上の画像は増幅攻撃+300のゴガ(装備なし)に、攻撃力増加バフ(+36.6%)を与えた際のノーマルスキルダメージだ。オルガに1460ダメージ、これを覚えておこう。

次に、増幅攻撃と攻撃力増加バフの効果が互いに加算だと仮定した場合の攻撃力と、乗算だと仮定した場合の攻撃力を算出する。

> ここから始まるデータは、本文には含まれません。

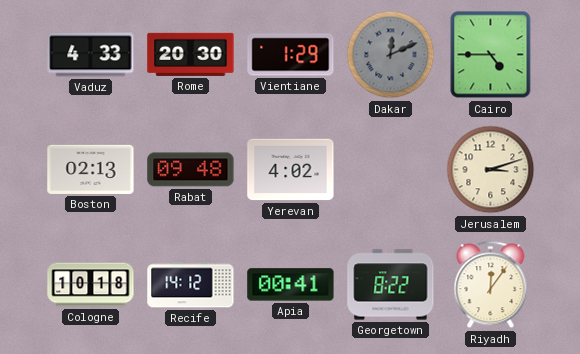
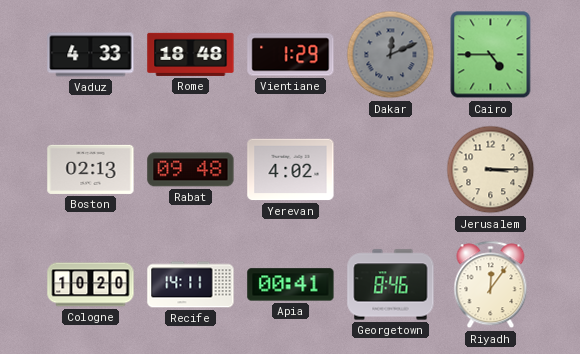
Rome: 20:30 -> 18:48
Jerusalem: 3:12 -> 3:15
Cologne: 10:18 -> 10:20
Recife: 14:12 -> 14:11
Georgetown: 8:22 -> 8:46
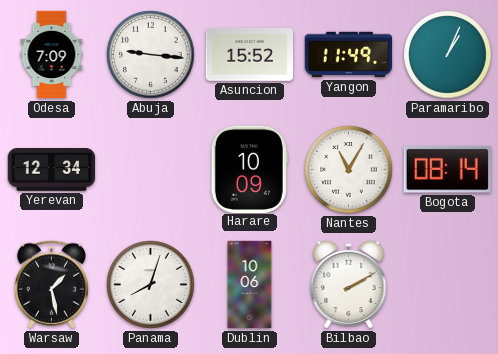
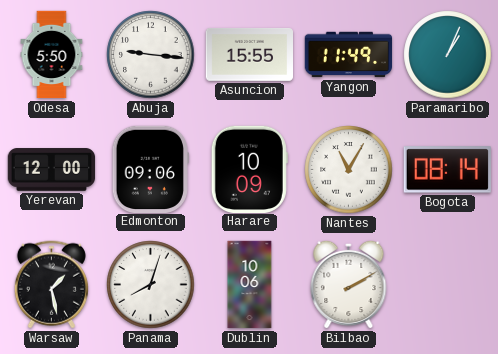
Odesa: 7:09 -> 5:50
Asuncion: 15:52 -> 15:55
Yerevan: 12:34 -> 12:00
Edmonton: none -> 09:06
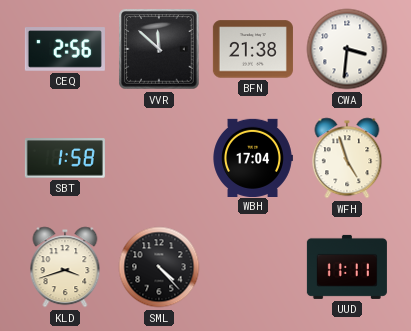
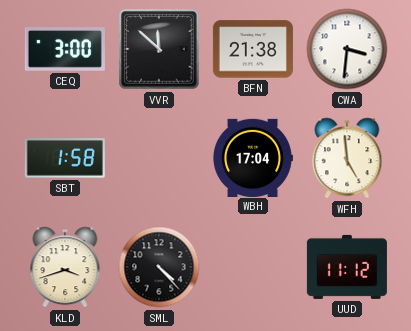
CEQ: 2:56 -> 3:00
WFH: 4:57 -> 4:59
UUD: 11:11 -> 11:12
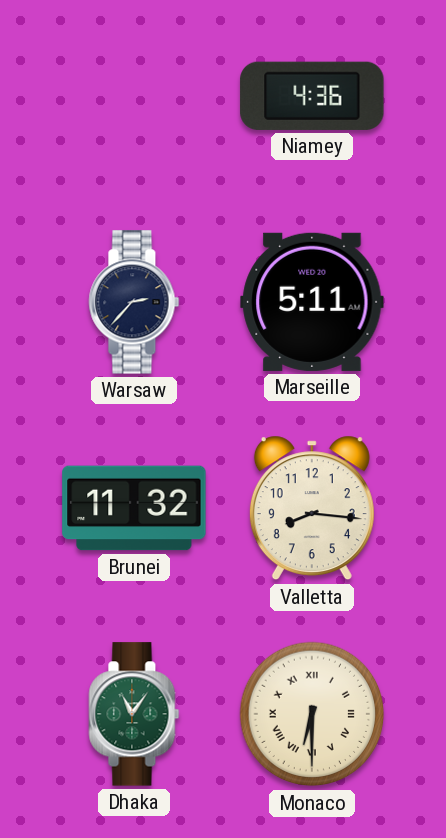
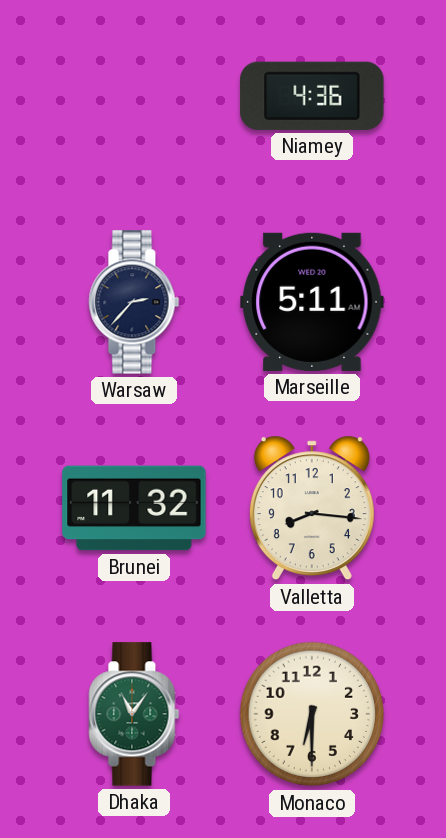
Monaco numerals: Roman -> Arabic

  • 加算:バフ適用後の総攻撃力は8775(≒4832×(1+0.366+0.45))
  • 乗算:バフ適用後の総攻撃力は9571(≒4832×0.366×1.45)

上の攻撃力に近くなるよう調整した非イグニッションゴガを使い、それぞれの場合でのノーマルスキルダメージを計測。

攻撃力調整ゴガ2
ダメージ比較11

こちらは総攻撃力8769のノーマルスキルダメージ。

攻撃力調整ゴガ1
ダメージ比較10

こちらは総攻撃力9565のノーマルスキルダメージ。

結果は一目瞭然。増幅攻撃力は、明らかに攻撃力バフで増加した分も巻き込んで乗算している。

スキルダメージ加算系バフとの相性

増幅攻撃力はスキルダメージ加算系バフには影響を及ぼさない。

攻撃力ではないので当然といえば当然だが、スキルダメージ直接加算系バフとはちょっとだけ相性が悪い。

属性・クリティカル補正への影響

ダメージ比較13
ダメージ比較12

増幅攻撃力でブーストされたダメージも、属性やクリティカル補正の影響を受けてしっかり増加する。属性補正が乗れば1.4倍されるし、クリティカルになれば2倍だ。クリティカルバフもいつもどおり乗るので、完凸ルパンバフならクリティカルダメージは4倍になる。

最終ダメージ増加系バフ・デバフの影響

増幅攻撃力でブーストしたダメージにも、最終ダメージ増加系バフ・デバフ(弱点攻撃増加、弱点防御ダウン、最終スキルダメージ増加 etc)の効果はちゃんと乗る。そもそもバフとしてのカテゴリが違うので、そりゃそうかという感じ。

装備(バフ)倍率増加型スキルとの驚くべき相性

装備(バフ)倍率増加型スキルとは、いわゆるフレイのスライドのようなスキルのことだ。正しい名称がわからないので、便宜上このように呼称している。

フレイスライド

これ

上で、増幅攻撃力は全スキルをフレイのスライド化するようなもの、と言ったが、じゃあそのフレイスライドが増幅攻撃力と出会ったらどうなるのか? 結論からいう。

どうもならない。

ここまで見せてきた凄まじさはどこへやら。調整担当が一瞬だけ人の心を取り戻したとしか思えないほど、ダメージ増幅効果が弱くなる。総攻撃力を乗算増加する効果は影も形もない。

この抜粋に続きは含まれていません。